§ **WHAT TO WORK ON**:
Retype all of the data word for word, without pictures.
──────── TASK DATA
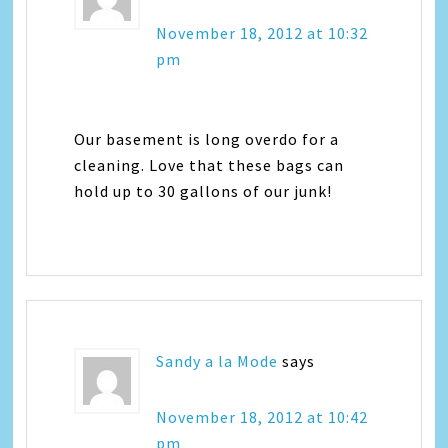
November 18, 2012 at 10:32
pm
Our basement is long overdo for a
cleaning. Love that these bags can
hold up to 30 gallons of our junk!
Sandy a la Mode
says
November 18, 2012 at 10:42
pm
────────────────
§ **SOLUTION FOR THIS PROBLEM**:
November 18, 2012 at 10:32
pm
Our basement is long overdo for a
cleaning. Love that these bags can
hold up to 30 gallons of our junk!
Sandy a la Mode
says
November 18, 2012 at 10:42
pm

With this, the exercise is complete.